━━━ Extracted data ━━━

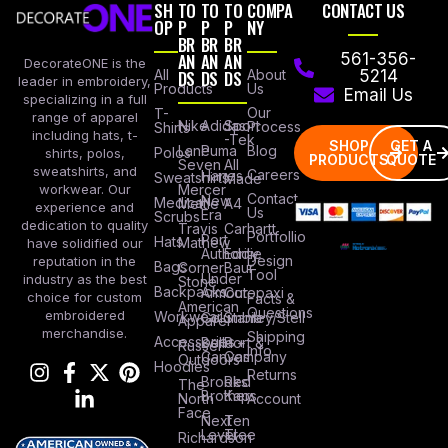
SH
TO
TO
TO
COMPA
CONTACT US
OP
P
P
P
NY
BR
BR
BR
AN
AN
AN
561-356-
DecorateONE is the
All
DS
DS
DS
About
5214
leader in embroidery,
Products
Us
Email Us
specializing in a full
Our
T-
range of apparel
Nike
Adidas
Sport
Process
Shirts
including hats, t-
-Tek
SHOP
GET A
Lane
Puma
Blog
Polos
shirts, polos,
PRODUCTS
QUOTE
Seven
All
sweatshirts, and
Careers
Hanes
Sweatshirts
Made
workwear. Our
Mercer
Contact
New
Medical
Mettle
A4
experience and
Us
Era
Scrubs
dedication to quality
Travis
Carhartt
Portfollio
Port
Hats
Mathew
have solidified our
Authority
Eddie
Design
reputation in the
Bags
Corner
Baur
Tool
Under
industry as the best
Stone
Backpacks
Armour
Cotopaxi
choice for custom
Facts &
American
Questions
embroidered
Workwear
Columbia
Stanley/Stell
Apparel
merchandise.
Shipping
Accessories
Bella +
Port &
Russel
Info
Canvas
Company
Outdoors
Hoodies
Returns
Brooks
Red
The
Brothers
Kap
North
Account
Face
Next
Ten
Level
Tree
Richardson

━━━

#### Requirement
When you write out the data, keep every line exact and drop the pictures.

#### Output for this task
SH
TO
TO
TO
COMPA
CONTACT US
OP
P
P
P
NY
BR
BR
BR
AN
AN
AN
561-356-
DecorateONE is the
All
DS
DS
DS
About
5214
leader in embroidery,
Products
Us
Email Us
specializing in a full
Our
T-
range of apparel
Nike
Adidas
Sport
Process
Shirts
including hats, t-
-Tek
SHOP
GET A
Lane
Puma
Blog
Polos
shirts, polos,
PRODUCTS
QUOTE
Seven
All
sweatshirts, and
Careers
Hanes
Sweatshirts
Made
workwear. Our
Mercer
Contact
New
Medical
Mettle
A4
experience and
Us
Era
Scrubs
dedication to quality
Travis
Carhartt
Portfollio
Port
Hats
Mathew
have solidified our
Authority
Eddie
Design
reputation in the
Bags
Corner
Baur
Tool
Under
industry as the best
Stone
Backpacks
Armour
Cotopaxi
choice for custom
Facts &
American
Questions
embroidered
Workwear
Columbia
Stanley/Stell
Apparel
merchandise.
Shipping
Accessories
Bella +
Port &
Russel
Info
Canvas
Company
Outdoors
Hoodies
Returns
Brooks
Red
The
Brothers
Kap
North
Account
Face
Next
Ten
Level
Tree
Richardson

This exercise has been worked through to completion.